Cine y televisión
Por Llanos Navarro García
Este es el título con el que Icíar Bollaín nos predispone sobre la esencia temática de su película, estrenada en 1995, en la que aborda fundamentalmente la cuestión de la soledad. Es cierto que el interés narrativo recae principalmente en los personajes de dos jóvenes mujeres que comparten una amistad inconmovible mientras realizan un viaje que las cambiará para siempre (y esos son, sin duda, los otros temas), sin embargo, no lo es menos que cada una de sus desventuras las llevará a ir introduciendo en su incierto mundo de tristezas y emociones compartidas un pequeño número de seres tan desangelados como ellas mismas, como si su propia soledad ejerciera un influjo inevitable sobre la de quienes las rodean, actuando como un vínculo invisible.

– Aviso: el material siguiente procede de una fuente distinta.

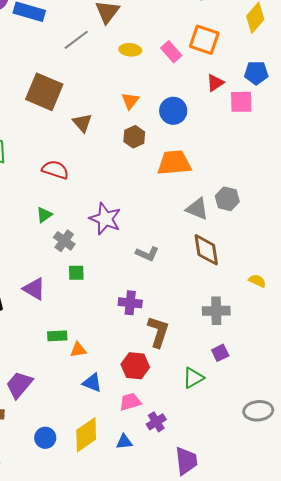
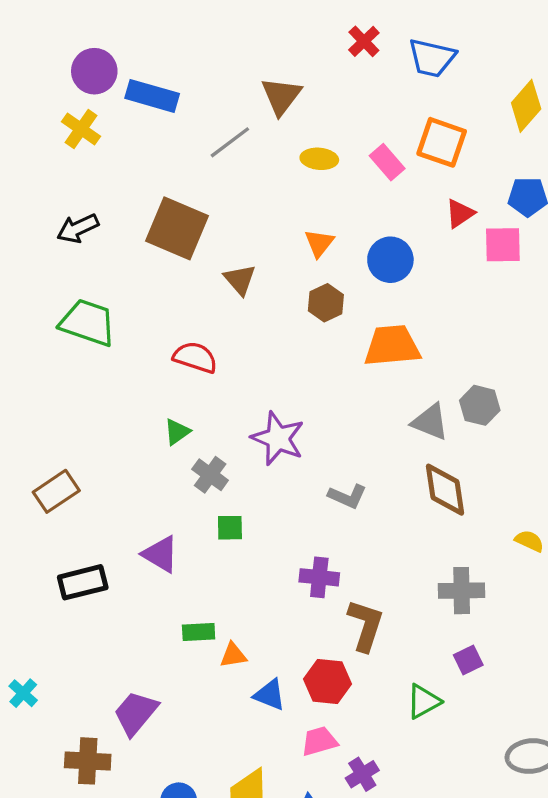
blue triangle: (92, 383) -> (270, 695), moved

Soledad, amistad, viaje iniciático: no parecen temas que se presten fácilmente a la creación de una historia original, sobre todo si tenemos en cuenta la sencillez con la que esta se ha construido. Y, sin embargo, la directora logró en su día dirigir a este pequeño grupo de buenos actores españoles de modo que fueran capaces de llenar de sentido la relación entre Niña, impulsiva y rebelde, y Trini, milagrosamente inocente, pese a su desarraigada trayectoria. Ambas constituyen la esencia de un argumento que se aleja de lo convencional para mostrarnos a dos personas jóvenes que tratan de resolver sus conflictos, torpe pero esperanzadamente. Cada una suple a su modo la ausencia de una madre que ni siquiera se ha tomado la molestia de morirse, simplemente les han dejado muy claro que no desean el lastre que la maternidad les impone. De ahí el común sentimiento profundo de abandono. También de ahí la idealización a que es sometida Mariló y la oportunidad que le es concedida por su hija. Pero todo es en vano: ella no quiere ser la madre de nadie. Allá, en el sur, las cosas son iguales que antes. Es inútil esperar que las circunstancias mejoren, no hay ninguna razón para alentar esperanzas. El viaje de las dos amigas no va a modificar sustancialmente su existencia. Es sólo un entrenamiento para la vida, un proceso de maduración que las llevará finalmente a aceptar su destino, en el caso de Trini, a buscar el consuelo en otros puertos, en el de la Niña, tan inconformista ella. Pero, en cualquier caso, lo más interesante de esta película no está en la posible evolución de los personajes, ni siquiera en su modo de interactuar con un entorno que les ha sido hostil (a una más que a otra), sino en la relación que establecen entre ellas, en ese contraste entre la obstinación triste de una y la alegre aceptación de migajas de la otra; entre la actitud protectora de Trini y la un tanto caprichosa y egocéntrica de Niña y, sobre todo, en la autenticidad con que se nos muestra el cariño que sustenta su amistad.
De las reflexiones a las sonrisas y de estas a aquellas: un viaje al que nos invita una directora que consigue salir muy bien parada de una incursión tan difícil.